(Records from a data source)
━━━━
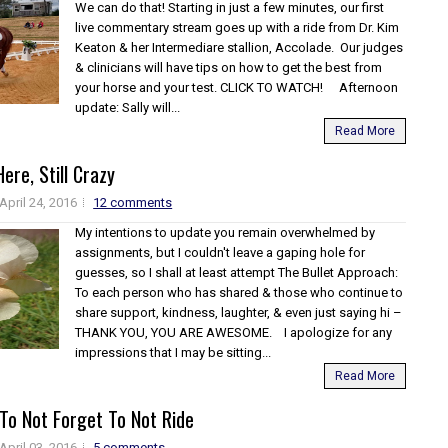
We can do that! Starting in just a few minutes, our first
live commentary stream goes up with a ride from Dr. Kim
Keaton & her Intermediare stallion, Accolade. Our judges
& clinicians will have tips on how to get the best from
your horse and your test. CLICK TO WATCH! Afternoon
update: Sally will...
Read More
Here, Still Crazy
April 24, 2016
12 comments
My intentions to update you remain overwhelmed by
assignments, but I couldn't leave a gaping hole for
guesses, so I shall at least attempt The Bullet Approach:
To each person who has shared & those who continue to
share support, kindness, laughter, & even just saying hi –
THANK YOU, YOU ARE AWESOME. I apologize for any
impressions that I may be sitting...
Read More
o Not Forget To Not Ride
April 03, 2016
5 comments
━━━━
## Problem to solve
A word-for-word restatement of the records above from the line containing "update: Sally will..." to their final line is all the answer should hold.

## Output of the exercise
update: Sally will...
Read More
Here, Still Crazy
April 24, 2016
12 comments
My intentions to update you remain overwhelmed by
assignments, but I couldn't leave a gaping hole for
guesses, so I shall at least attempt The Bullet Approach:
To each person who has shared & those who continue to
share support, kindness, laughter, & even just saying hi –
THANK YOU, YOU ARE AWESOME. I apologize for any
impressions that I may be sitting...
Read More
o Not Forget To Not Ride
April 03, 2016
5 comments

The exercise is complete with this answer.